Scale: The dataset comprises 25k rendered images and 25k realistic augmentations.

3. Key Contributions

OSCR Representation: A novel, efficient 3D scene representation using translucent, color-coded boxes that explicitly encodes occlusion and orientation, enabling the model to "see through" occlusions.
Attention-Based Object Binding: A mechanism using attention masking to semantically bind text descriptions to specific 3D spatial regions, solving the problem of attribute mixing in multi-object scenes.
Occlusion-Aware Training: A synthetic data pipeline specifically designed to train models on heavy occlusion scenarios, a gap in previous literature.
Generalization: The method generalizes to unseen object categories, complex layouts (many objects), and personalized objects (via reference images) without retraining the base model.

4. Results

The authors evaluated SeeThrough3D against state-of-the-art baselines (LooseControl, Build-A-Scene, LaRender, VODiff) on a new benchmark, 3DOcBench.

Quantitative Performance:
- Depth Ordering: Achieved the highest score (1.46), significantly outperforming baselines (e.g., 0.82 for LooseControl), indicating superior occlusion consistency.
- Objectness Score: Highest score (22.86), showing better adherence to the layout.
- Angular Error: Lowest error (47.92), demonstrating precise orientation control compared to baselines which often suffer from 180° flips.
- Image Quality (KID): Best score (5.43), indicating high-fidelity generation.
Qualitative Results:
- Successfully generates complex scenes with 6+ objects and heavy overlaps.
- Preserves the "prior" of the base model, allowing for realistic transparent objects, text rendering, and natural interactions (e.g., a dog riding a bike).
- Personalization: Can generate personalized objects (e.g., a specific dog or chair) adhering to 3D layouts.
User Study: Participants preferred SeeThrough3D over baselines in 95%+ of cases across realism, layout adherence, and prompt alignment.

5. Significance

SeeThrough3D addresses a fundamental limitation in generative AI: the inability to reason about 3D occlusions.

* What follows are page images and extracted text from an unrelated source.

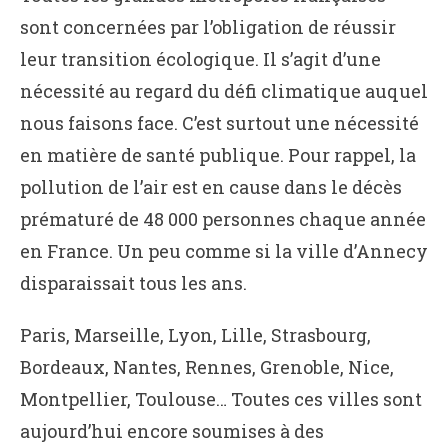
sont concernées par l’obligation de réussir
leur transition écologique. Il s’agit d’une
nécessité au regard du défi climatique auquel
nous faisons face. C’est surtout une nécessité
en matière de santé publique. Pour rappel, la
pollution de l’air est en cause dans le décès
prématuré de 48 000 personnes chaque année
en France. Un peu comme si la ville d’Annecy
disparaissait tous les ans.
Paris, Marseille, Lyon, Lille, Strasbourg,
Bordeaux, Nantes, Rennes, Grenoble, Nice,
Montpellier, Toulouse… Toutes ces villes sont
aujourd’hui encore soumises à des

By introducing a representation that makes hidden geometry visible to the model, it enables:

Design & Architecture: Precise control over scene composition for visualization.
Gaming & Metaverse: Rapid prototyping of 3D scenes with consistent physics and geometry.
Future Research: Establishes a new paradigm for 3D-aware generation that moves beyond simple depth maps to explicit occlusion reasoning, paving the way for more controllable and physically consistent synthetic data generation.

The method demonstrates that with the right representation (OSCR) and binding mechanism (attention masking), pre-trained 2D diffusion models can be effectively guided to perform complex 3D reasoning tasks.